Unlike the lady on the jury, he met Anna’s gaze.
There was no question about the message in his expression. It was clear as could be. His eyes were two black stones, intimidating and hard, his mouth a thin, threatening line. The cops had decided Rose was guilty long before this trial had even begun, and Bruno had led the charge. Anna didn’t have a clue why he’d been so convinced Rose had pulled the trigger.
She shivered and forced away herself to look away, but she knew his gaze stayed on her because she could feel the anger he sent her way. The heat was as fierce as the words he’d thrown out like bombs the day he’d testified.
Yes, he’d heard Stan Ward and his daughter exchange furious words on numerous occasions. Yes, he’d witnessed those fights turn violent and yes, he’d seen Rose punch her father once, leaving a black eye and a cut above his temple.

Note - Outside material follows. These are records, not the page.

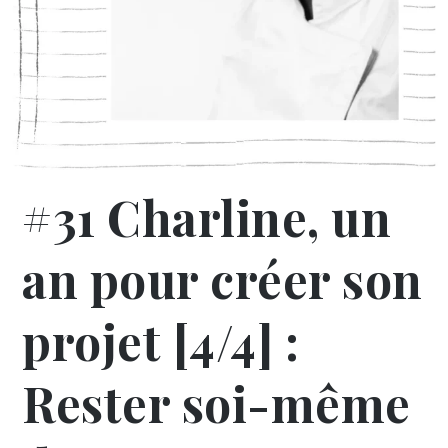
#31 Charline, un
an pour créer son
projet [4/4] :
Rester soi-même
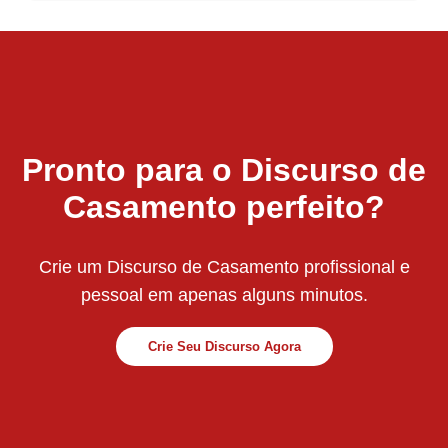
Pronto para o Discurso de
Casamento perfeito?
Crie um Discurso de Casamento profissional e
pessoal em apenas alguns minutos.
Crie Seu Discurso Agora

Time and time again, Stan had gotten Rose out of tight places, Bruno had sworn. He’d even admitted that yes, like all the guys on the force, he’d looked the other way as she’d been brought home several times when she should have been arrested instead.
Stan had loved his daughters, Bruno had said, and done everything he could to give them a good life but Rose been determined to find trouble and disrupt the family Stan had been trying to hold together since his wife had died. Truancy had given way to drugs and drugs had led to theft. And it’d all ended in bloodshed, death, and grief.

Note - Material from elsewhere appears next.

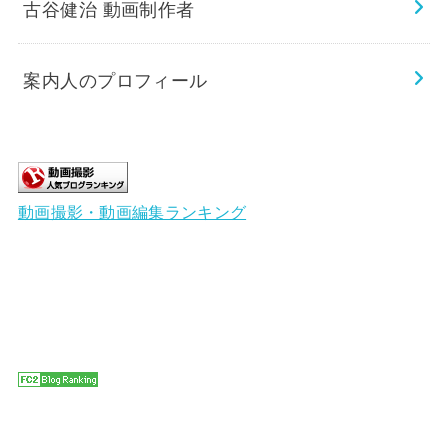
古谷健治 動画制作者
案内人のプロフィール
動画撮影・動画編集ランキング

Anna couldn’t argue with part of what he’d said because it’d been the truth. Rose had changed after their mother died. Until then she’d gotten better grades than Anna, had been the model daughter, had even gotten a part-time job. Anna had tried her best, but Rose had always tried harder. No matter what she did, though, it never seemed to work out right. Their father had never been happy with her.
The other cops had added their damning testimony to Bruno’s. The department had thoroughly investigated every lead they’d gotten, her father’s lieutenant had insisted, and they’d questioned everyone remotely tied to the case. No stone had been left unturned. But the path continually drew them back to Rose Ward. He’d been shocked and disappointed and had done all he could to reject the idea, but the truth was the truth. Evidence didn’t lie.

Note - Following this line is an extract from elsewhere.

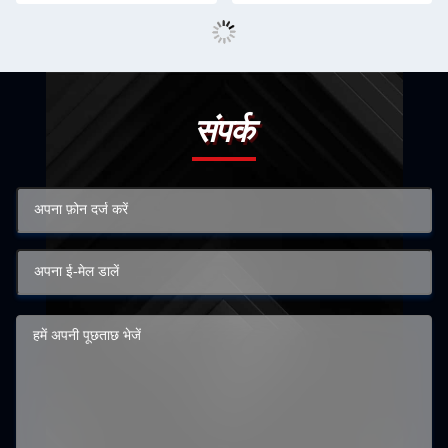
संपर्क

When the district attorney had held up the bag with Rose’s favorite earring and asked one of the rookies if it was the one he’d found at the crime scene, he’d cleared his throat and said yes. He’d found it right beside the body. Obviously there’d been a struggle, and it’d been pulled out of Rose’s ear. The silver skull had sparkled in the lights of the courtroom, each glint a painful reminder of how pleased Rose had been when Anna had given them to her for her birthday. Rose had rarely taken them off.
But she hadn’t lost that earring the night of the murder. Anna had seen her wearing them the following day, and she’d told everyone who would listen. No one had believed her, including Rose’s lawyer, who’d said that even if Anna had had a photograph proving her point, it wouldn’t matter. He’d had all kinds of counterarguments: Anna was Rose’s sister and couldn’t be trusted to tell the truth. There was nothing special about the earrings. Rose could have purchased another pair. The cop had said he’d found them the night her father was killed, and that was that.
The final straw came when Rose’s boyfriend, Billy Alsop, testified he’d dropped Rose off at the pharmacy an hour before the shooting. The whole time he’d been on the stand he’d repeatedly jerked his eyes to the row of policemen in the back.
Anna was only a kid but she’d understood those looks. In fact, she’d probably understood them better than anyone because she was a kid. Billy Alsop had been making sure he was saying exactly what he’d been told to say. He was lying.
They were all lying, and Anna had no idea why.
The judge stared at the square of paper the officer handed him, and Anna’s panic was so sudden and overwhelming, she thought for a moment she might throw up. As he started to read the note out loud, Rose audibly caught her breath and shot a look over her shoulder at Anna, her gaze wild and dark. Anna dropped her head and closed her eyes, the verdict slicing through the silence.